YOUR ASSIGNMENT: Out of the listing below, copy every line that carries the string "Flodeal".

INPUT DATA:
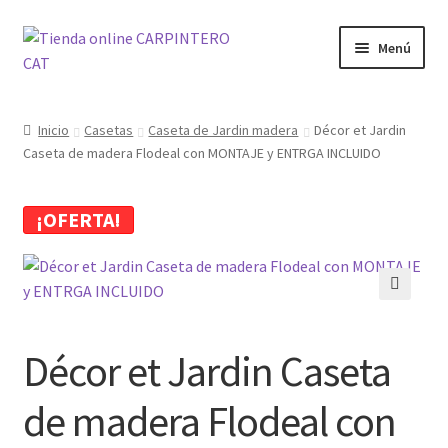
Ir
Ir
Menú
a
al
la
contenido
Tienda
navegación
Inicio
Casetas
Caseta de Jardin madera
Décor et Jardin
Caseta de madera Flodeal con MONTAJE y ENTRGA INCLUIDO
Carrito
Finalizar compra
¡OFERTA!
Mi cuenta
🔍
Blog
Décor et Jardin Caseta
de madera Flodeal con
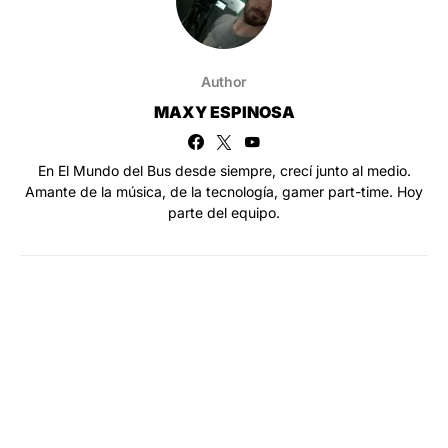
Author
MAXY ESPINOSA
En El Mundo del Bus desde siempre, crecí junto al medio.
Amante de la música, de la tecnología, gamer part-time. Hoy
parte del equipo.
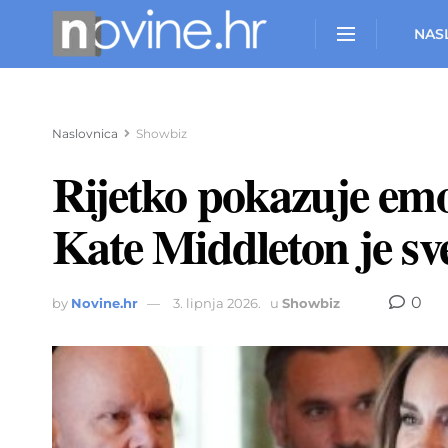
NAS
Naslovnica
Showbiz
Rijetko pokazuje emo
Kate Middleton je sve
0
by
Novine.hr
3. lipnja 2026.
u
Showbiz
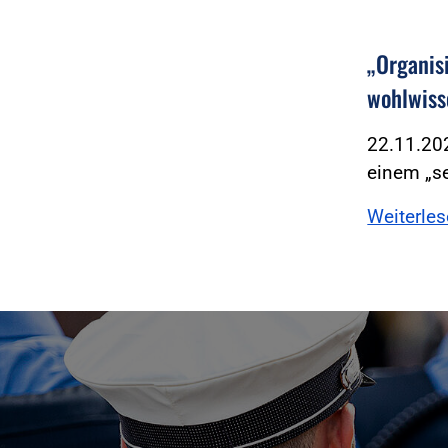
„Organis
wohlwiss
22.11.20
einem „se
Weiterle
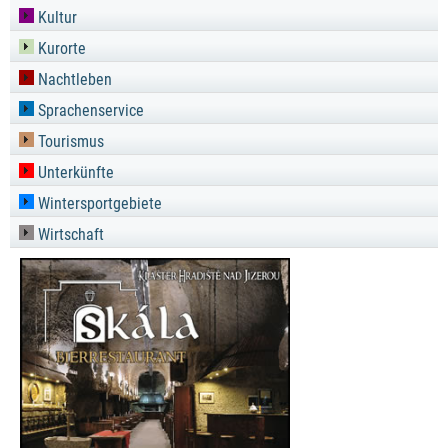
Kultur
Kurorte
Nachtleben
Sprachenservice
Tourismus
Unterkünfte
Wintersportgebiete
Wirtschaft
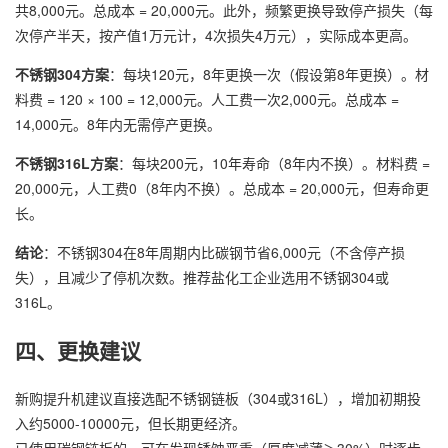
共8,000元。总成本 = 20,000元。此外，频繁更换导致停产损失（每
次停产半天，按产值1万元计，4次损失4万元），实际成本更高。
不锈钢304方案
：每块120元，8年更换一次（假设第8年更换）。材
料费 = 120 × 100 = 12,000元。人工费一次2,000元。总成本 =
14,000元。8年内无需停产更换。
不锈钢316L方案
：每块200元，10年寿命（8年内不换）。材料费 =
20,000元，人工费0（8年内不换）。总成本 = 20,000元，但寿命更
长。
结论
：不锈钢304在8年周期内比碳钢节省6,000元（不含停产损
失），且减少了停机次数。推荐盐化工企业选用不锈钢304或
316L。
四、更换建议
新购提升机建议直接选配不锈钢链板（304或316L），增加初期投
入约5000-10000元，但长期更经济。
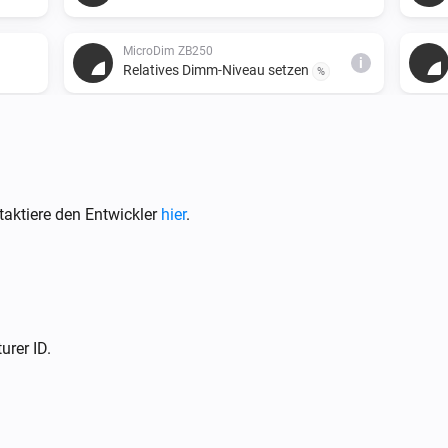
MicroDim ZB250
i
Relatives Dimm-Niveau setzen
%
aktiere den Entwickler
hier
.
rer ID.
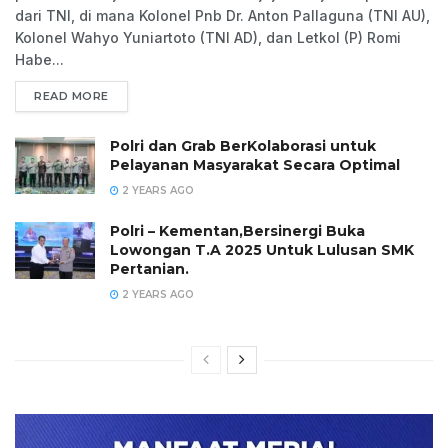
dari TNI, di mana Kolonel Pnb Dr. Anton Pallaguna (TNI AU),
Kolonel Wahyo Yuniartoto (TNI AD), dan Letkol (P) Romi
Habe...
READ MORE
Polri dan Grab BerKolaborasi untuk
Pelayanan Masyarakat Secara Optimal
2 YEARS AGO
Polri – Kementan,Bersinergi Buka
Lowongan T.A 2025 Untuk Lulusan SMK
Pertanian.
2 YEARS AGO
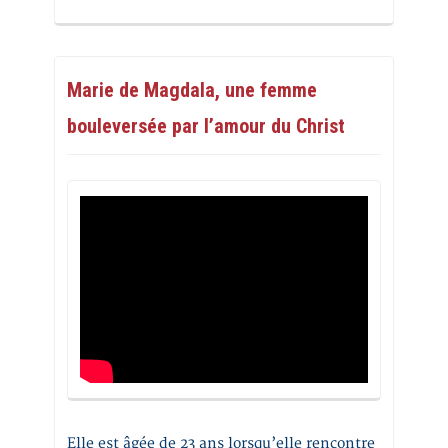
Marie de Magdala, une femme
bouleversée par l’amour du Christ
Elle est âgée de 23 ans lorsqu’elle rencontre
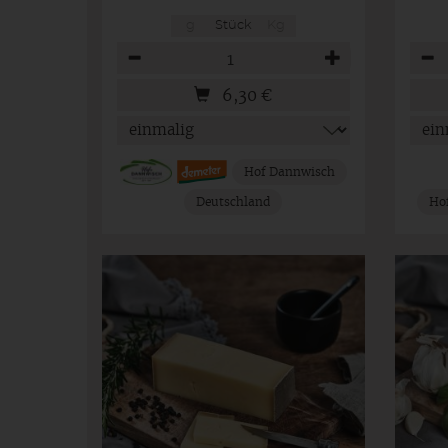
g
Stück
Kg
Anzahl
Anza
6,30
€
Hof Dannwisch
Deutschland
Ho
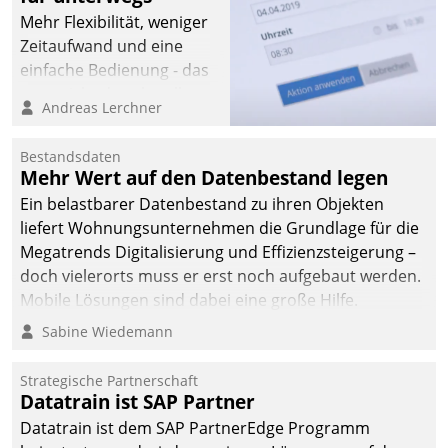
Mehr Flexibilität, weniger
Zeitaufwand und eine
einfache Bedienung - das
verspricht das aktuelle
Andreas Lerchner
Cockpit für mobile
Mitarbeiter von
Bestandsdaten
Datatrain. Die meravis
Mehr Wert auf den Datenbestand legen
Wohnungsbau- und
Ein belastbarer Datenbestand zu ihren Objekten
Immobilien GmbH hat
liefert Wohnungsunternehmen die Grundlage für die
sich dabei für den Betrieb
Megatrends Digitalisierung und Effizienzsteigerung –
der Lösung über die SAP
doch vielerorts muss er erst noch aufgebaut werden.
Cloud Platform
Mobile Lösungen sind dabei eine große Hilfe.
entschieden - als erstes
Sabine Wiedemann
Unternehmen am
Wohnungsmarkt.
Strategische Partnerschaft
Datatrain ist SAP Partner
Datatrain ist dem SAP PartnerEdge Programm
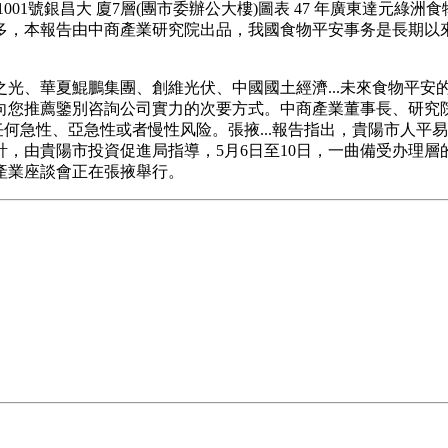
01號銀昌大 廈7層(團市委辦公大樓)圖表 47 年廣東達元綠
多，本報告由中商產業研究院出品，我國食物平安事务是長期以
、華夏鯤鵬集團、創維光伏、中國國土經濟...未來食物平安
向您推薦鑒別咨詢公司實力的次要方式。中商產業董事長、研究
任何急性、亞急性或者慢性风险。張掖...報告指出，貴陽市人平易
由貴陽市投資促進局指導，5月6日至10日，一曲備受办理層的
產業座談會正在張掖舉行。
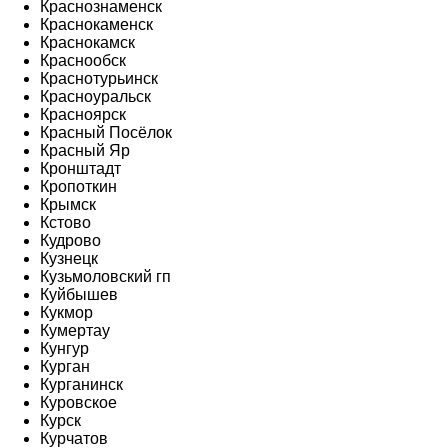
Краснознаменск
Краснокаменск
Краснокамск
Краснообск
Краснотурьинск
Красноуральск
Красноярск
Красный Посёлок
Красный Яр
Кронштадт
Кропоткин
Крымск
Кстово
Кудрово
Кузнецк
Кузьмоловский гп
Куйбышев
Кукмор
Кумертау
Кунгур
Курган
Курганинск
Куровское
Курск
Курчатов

TASK SOLUTION:
Caseta de madera Flodeal con MONTAJE y ENTRGA INCLUIDO
de madera Flodeal con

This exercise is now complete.